『月曜日の友達 1.2巻』阿部共実著 ある短い季節が放つ光

 繁華街にほど近い、ターミナル駅の地下街。の隅で、忘れ去られたように佇む喫茶店。の隅で、声を殺して泣いた。顔を上げると窓。の向こうの帰宅ラッシュに、気付かれないよう慌てて拭う。が、誰も気に留めていない模様。なので視線を落としページをめくり続行。ここはずいぶん居心地がいい。

 舞台は海しかない田舎町。中学一年生の水谷茜は、色恋沙汰に興味津々の級友たちについていけなかった。「なぜ、私はみんなみたいになれないんだろう」「どうやってみんな大人になったんだろう」。ある日の夜、家から飛び出し向かった夜の校庭で、水谷は一人の少年と出会う。同じクラスの月野透。

 彼は「俺は超能力が使える!」と豪語する変わった少年。この日を境に水谷と月野は毎週月曜日の夜、ここで会うことを約束する。月野の超能力の練習のために。
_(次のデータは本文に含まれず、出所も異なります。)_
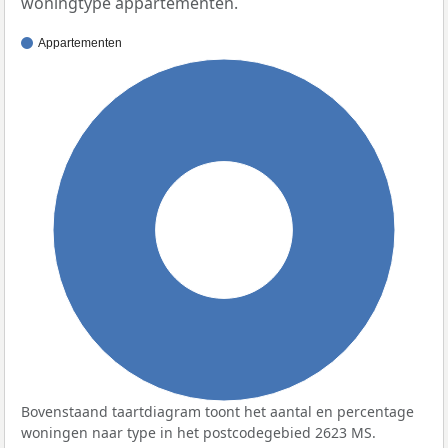
woningtype appartementen.
Appartementen
100%
Bovenstaand taartdiagram toont het aantal en percentage
woningen naar type in het postcodegebied 2623 MS.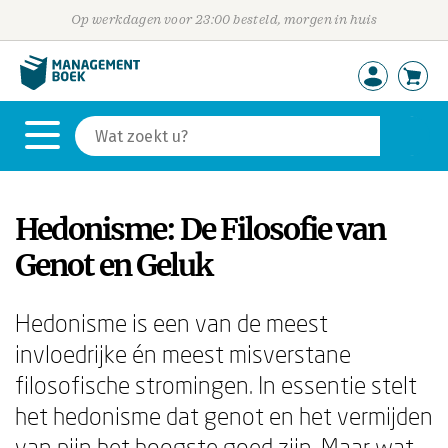
Op werkdagen voor 23:00 besteld, morgen in huis
Hedonisme: De Filosofie van
Genot en Geluk
Hedonisme is een van de meest
invloedrijke én meest misverstane
filosofische stromingen. In essentie stelt
het hedonisme dat genot en het vermijden
van pijn het hoogste goed zijn. Maar wat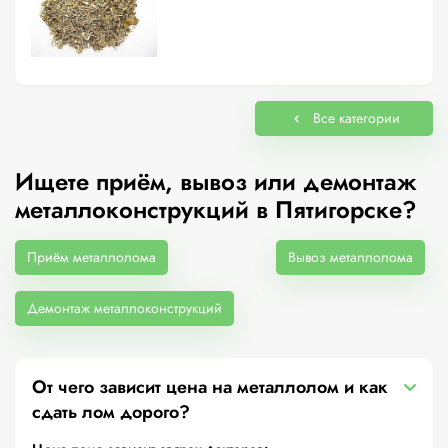
Все категории
Ищете приём, вывоз или демонтаж
металлоконструкций в Пятигорске?
Приём металлолома
Вывоз металлолома
Демонтаж металлоконструкций
От чего зависит цена на металлолом и как
сдать лом дорого?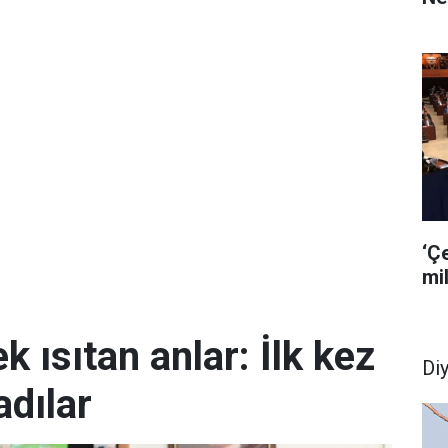
‘Ç
mil
k ısıtan anlar: İlk kez
Di
dılar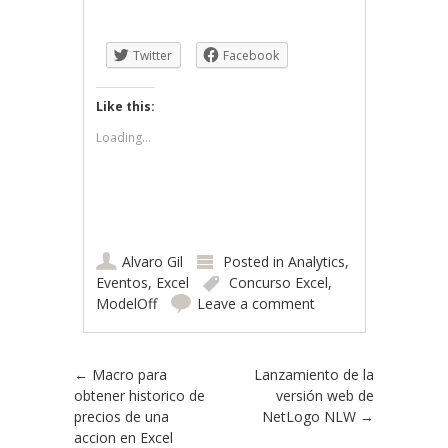
Twitter
Facebook
Like this:
Loading...
Alvaro Gil
Posted in
Analytics
,
Eventos
,
Excel
Concurso Excel
,
ModelOff
Leave a comment
Post navigation
←
Macro para
Lanzamiento de la
obtener historico de
versión web de
precios de una
NetLogo NLW
→
accion en Excel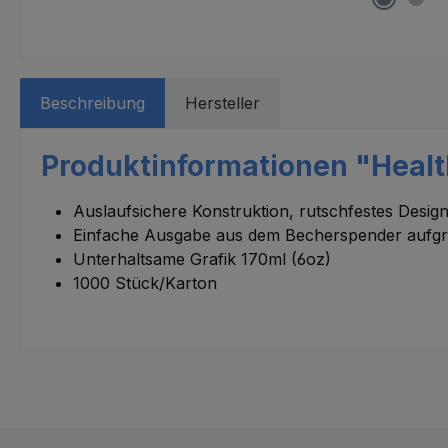
Beschreibung
Hersteller
Produktinformationen "Health
Auslaufsichere Konstruktion, rutschfestes Desig
Einfache Ausgabe aus dem Becherspender aufgru
Unterhaltsame Grafik 170ml (6oz)
1000 Stück/Karton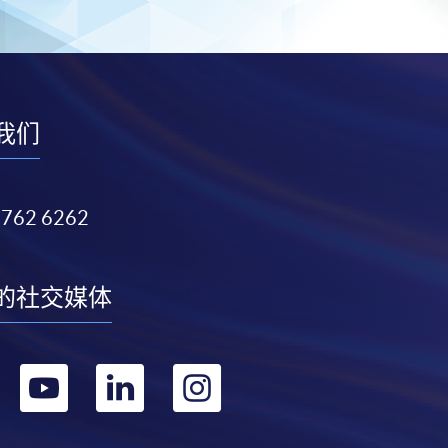
我们
3762 6262
的社交媒体
转
转
转
转
到
到
到
到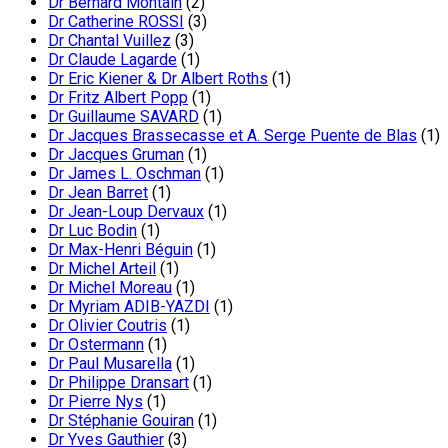
Dr Bernard Montain
(2)
Dr Catherine ROSSI
(3)
Dr Chantal Vuillez
(3)
Dr Claude Lagarde
(1)
Dr Eric Kiener & Dr Albert Roths
(1)
Dr Fritz Albert Popp
(1)
Dr Guillaume SAVARD
(1)
Dr Jacques Brassecasse et A. Serge Puente de Blas
(1)
Dr Jacques Gruman
(1)
Dr James L. Oschman
(1)
Dr Jean Barret
(1)
Dr Jean-Loup Dervaux
(1)
Dr Luc Bodin
(1)
Dr Max-Henri Béguin
(1)
Dr Michel Arteil
(1)
Dr Michel Moreau
(1)
Dr Myriam ADIB-YAZDI
(1)
Dr Olivier Coutris
(1)
Dr Ostermann
(1)
Dr Paul Musarella
(1)
Dr Philippe Dransart
(1)
Dr Pierre Nys
(1)
Dr Stéphanie Gouiran
(1)
Dr Yves Gauthier
(3)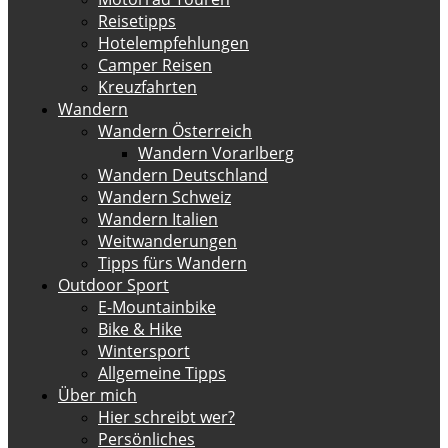
Reisetipps
Hotelempfehlungen
Camper Reisen
Kreuzfahrten
Wandern
Wandern Österreich
Wandern Vorarlberg
Wandern Deutschland
Wandern Schweiz
Wandern Italien
Weitwanderungen
Tipps fürs Wandern
Outdoor Sport
E-Mountainbike
Bike & Hike
Wintersport
Allgemeine Tipps
Über mich
Hier schreibt wer?
Persönliches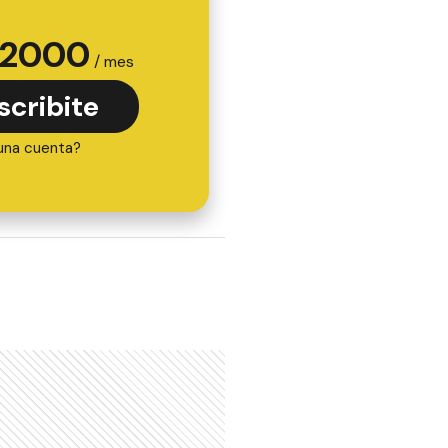
2000
/ mes
scribite
una cuenta?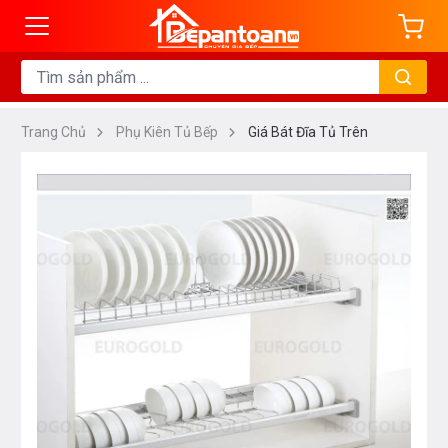
Trang Chủ
Phụ Kiên Tủ Bếp
Giá Bát Đĩa Tủ Trên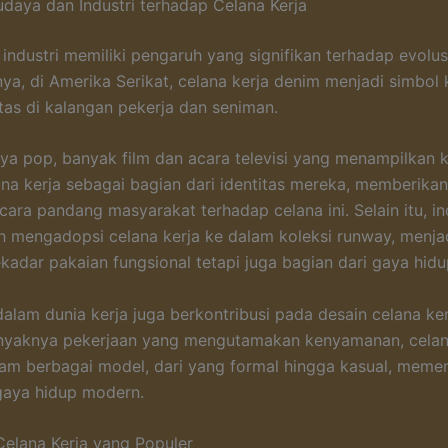
daya dan Industri terhadap Celana Kerja
industri memiliki pengaruh yang signifikan terhadap evolus
lnya, di Amerika Serikat, celana kerja denim menjadi simbo
itas di kalangan pekerja dan seniman.
a pop, banyak film dan acara televisi yang menampilkan k
na kerja sebagai bagian dari identitas mereka, memberik
cara pandang masyarakat terhadap celana ini. Selain itu, in
ah mengadopsi celana kerja ke dalam koleksi runway, menj
ekadar pakaian fungsional tetapi juga bagian dari gaya hidu
alam dunia kerja juga berkontribusi pada desain celana ke
nyaknya pekerjaan yang mengutamakan kenyamanan, celana
lam berbagai model, dari yang formal hingga kasual, meme
gaya hidup modern.
 Celana Kerja yang Populer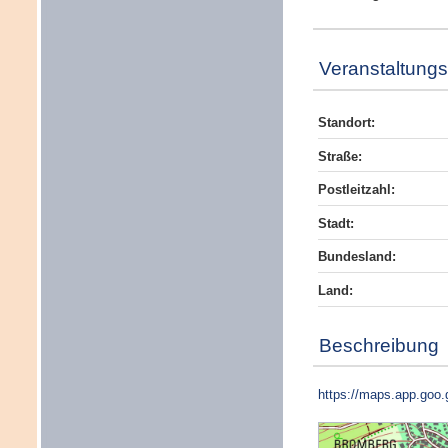
Veranstaltungs
Standort:
Straße:
Postleitzahl:
Stadt:
Bundesland:
Land:
Beschreibung
https://maps.app.goo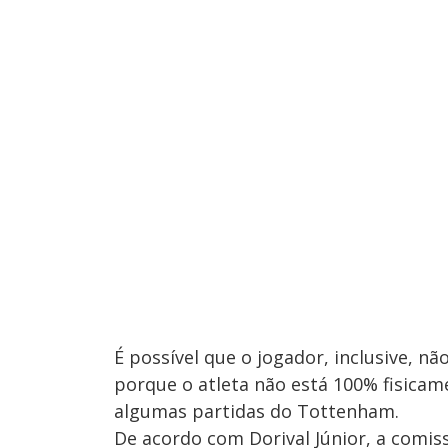
É possível que o jogador, inclusive, não
porque o atleta não está 100% fisicame
algumas partidas do Tottenham.
De acordo com Dorival Júnior, a comiss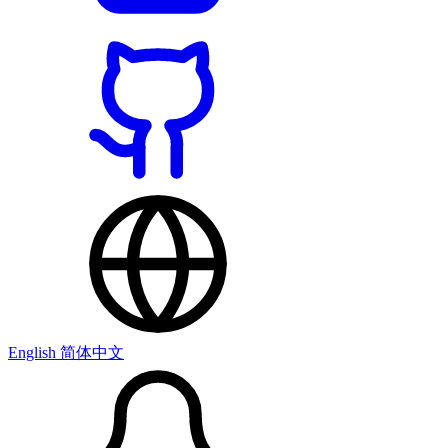
English
简体中文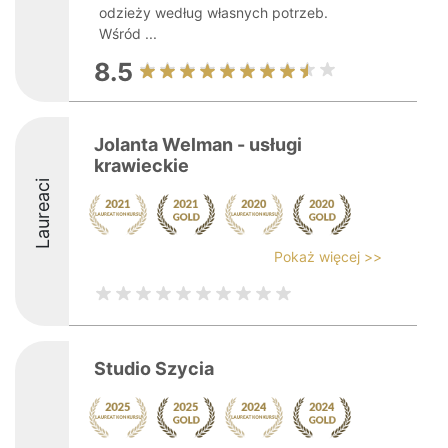
odzieży według własnych potrzeb.
Wśród ...
8.5
Jolanta Welman - usługi
krawieckie
Laureaci
Pokaż więcej >>
Studio Szycia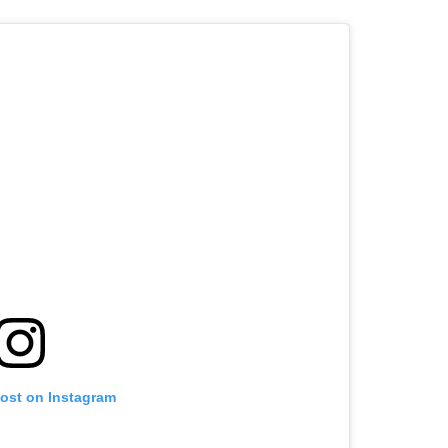
post on Instagram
 個性的な絵と、作られたようなセリフ回しで(例えば「真実ならば許しがたい蛮行!」「なぜごろつきのお前たちのほうが私を異常扱いしてるんだ!」など)、最初はすこしぎょっとしたが、読み進めるにつれ、胸が痛くなる。借りてきたような言葉と言葉の隙間にぽつんと転がる、少女と少年のまっすぐさが、胸を打つのだ。

「生まれてはじめて、友達ができたよ」。

 ある短い、ほんとうに短いある季節を描いたこの物語は、やはり短く2巻で完結する。水谷に月島、土森に日向(ひむかい)、時々当たる金ちゃん占いでお馴染み金石先輩に、火木(ひき)。みんな優しくて、みんないい子。みんな、みんなと出会えてよかったね。

 戻れない日々が、終わりの予感が、この瞬間を一層忘れられないものにする。眩さと切なさはよく似ている。